9000 TFLOPS FP8 and 192 GB HBM3e on B200 NVL enable high-throughput quantized inference for huge models. A30's 24 GB limits batch sizes versus B200 NVL's capacity.
B200 NVL's 90 TFLOPS FP32 and 8000 GB/s bandwidth accelerate parameter updates on large models. A30 suffices only for models under 24 GB.
A30's 10.3 TFLOPS FP16 manages standard image generation within 24 GB VRAM. B200 NVL excels for high-resolution batches needing 192 GB.
B200 NVL's 90 TFLOPS FP32 outperforms A30's 10.3 TFLOPS for simulations. 192 GB VRAM supports complex datasets.
Frequently Asked Questions
What is the VRAM difference between A30 and B200 NVL?▾
The B200 NVL provides 192 GB HBM3e, eight times the A30's 24 GB HBM2. This allows B200 NVL to load models up to 70 billion parameters without swapping. A30 suits smaller workloads under 10 billion parameters.

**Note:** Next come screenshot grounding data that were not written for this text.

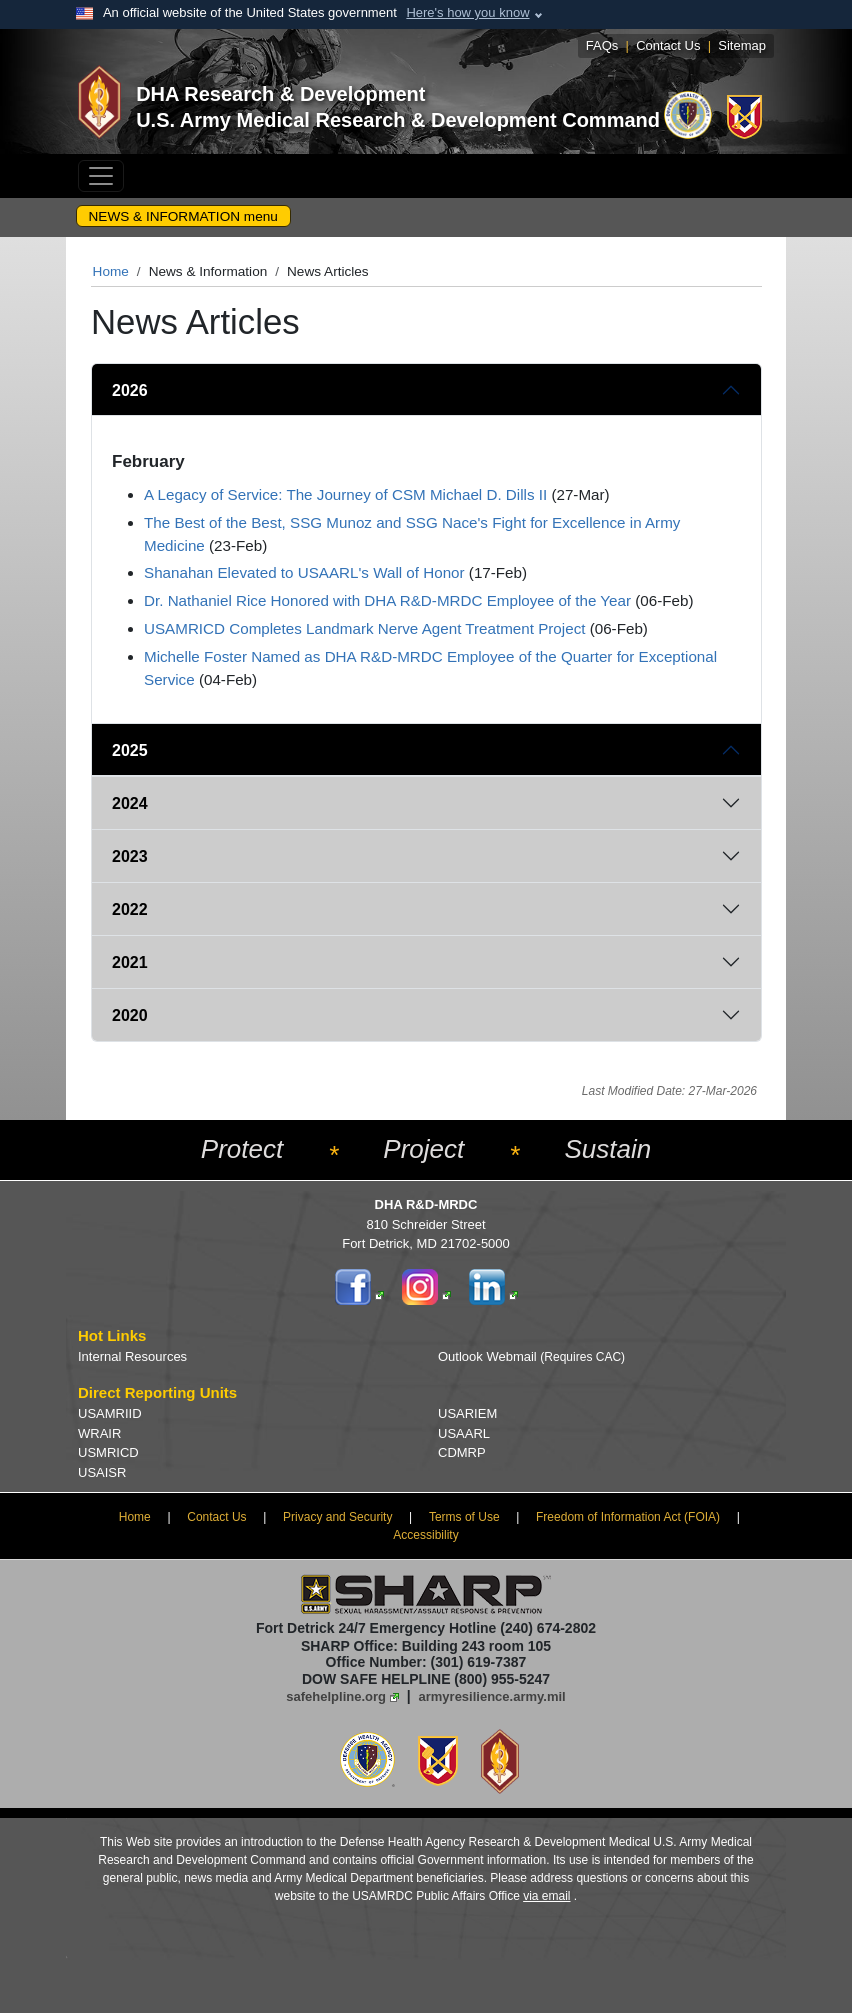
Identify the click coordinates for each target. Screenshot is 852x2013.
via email (546, 1896)
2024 (130, 803)
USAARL (464, 1433)
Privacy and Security (337, 1517)
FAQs (602, 45)
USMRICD (108, 1452)
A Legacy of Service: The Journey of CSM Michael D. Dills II (345, 494)
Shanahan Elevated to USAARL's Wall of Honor (304, 572)
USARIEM (467, 1413)
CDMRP (462, 1452)
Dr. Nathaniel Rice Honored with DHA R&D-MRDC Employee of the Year (387, 600)
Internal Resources (132, 1356)
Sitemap (742, 45)
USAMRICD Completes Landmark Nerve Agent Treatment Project (364, 628)
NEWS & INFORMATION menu (183, 216)
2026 (130, 390)
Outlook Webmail (531, 1356)
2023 (130, 856)
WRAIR (99, 1433)
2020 (130, 1015)
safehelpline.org (336, 1696)
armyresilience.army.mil (492, 1696)
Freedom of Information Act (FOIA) (628, 1517)
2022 (130, 909)
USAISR (102, 1472)
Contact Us (668, 45)
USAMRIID (110, 1413)
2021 (130, 962)
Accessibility (425, 1535)
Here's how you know (467, 12)
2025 (130, 750)
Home (111, 271)
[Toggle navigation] (101, 176)
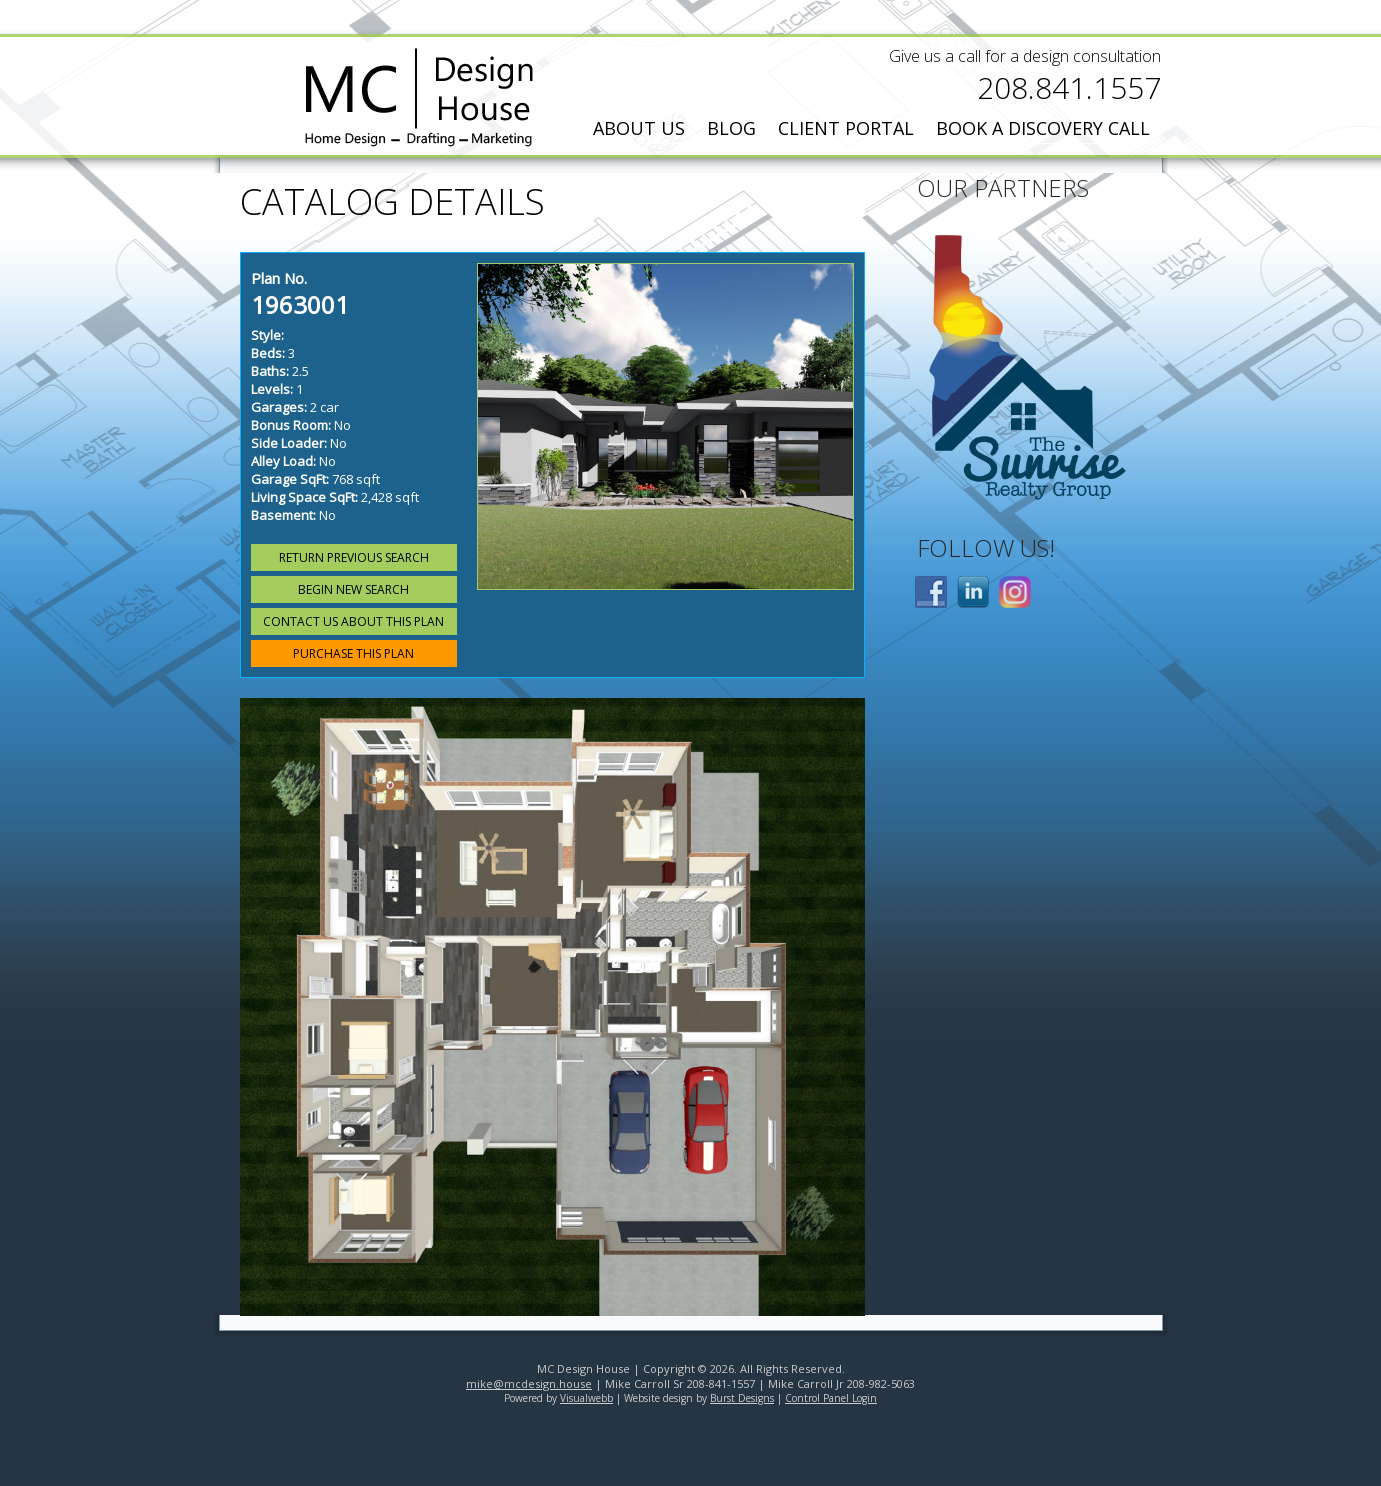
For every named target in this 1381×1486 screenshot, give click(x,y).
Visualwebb (586, 1398)
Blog (731, 128)
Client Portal (846, 128)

How do FP16 performance levels compare?▾
B200 NVL delivers 4500 TFLOPS FP16, 437 times A30's 10.3 TFLOPS. This gap accelerates AI training dramatically on B200 NVL. Inference also benefits from the scale.
What are the power requirements?▾
A30 consumes 165W TDP, ideal for efficient setups. B200 NVL requires 1000W, needing advanced cooling. Power density favors A30 in dense racks.

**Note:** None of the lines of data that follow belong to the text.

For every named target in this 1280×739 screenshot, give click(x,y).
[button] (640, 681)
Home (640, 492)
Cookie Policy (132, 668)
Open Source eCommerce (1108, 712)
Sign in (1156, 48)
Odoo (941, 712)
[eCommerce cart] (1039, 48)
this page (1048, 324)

Is B200 NVL available in the cloud?▾
B200 NVL offers start from $10.50 per hour, averaging $10.50 across one provider. A30 has no live cloud offers currently. Check gpuperhour.com for updates.
What interconnects do they support?▾
A30 uses NVLink and PCIe. B200 NVL adds PCIe 6.0 and InfiniBand to NVLink for superior clustering. This enhances B200 NVL multi-GPU performance.
Which has higher memory bandwidth?▾
B200 NVL achieves 8000 GB/s, 8.6 times A30's 933 GB/s. Higher bandwidth reduces latency in data-heavy tasks. It supports larger batches on B200 NVL.
Which is cheaper to rent, the A30 or the B200?▾
Cloud rental prices for both the A30 and B200 vary by provider, configuration, and availability. This page shows live pricing from 25+ providers updated every 60 seconds. Scroll to the Live Cloud Pricing section to compare current rates.
How much VRAM does the A30 have compared to the B200?▾
The A30 has 24 GB of HBM2 memory. The B200 has 192 GB of HBM3e memory.
Can I find A30 and B200 GPUs available to rent right now?▾
Yes. This page shows real-time availability across 25+ cloud GPU providers. The Live Cloud Pricing section displays only in-stock offers with current pricing.
What is the main difference between the A30 and the B200?▾
The A30 uses the Ampere architecture (2021) while the B200 uses Blackwell (2024). The B200 delivers 436.9x the FP16 throughput and 8.6x the memory bandwidth of the A30.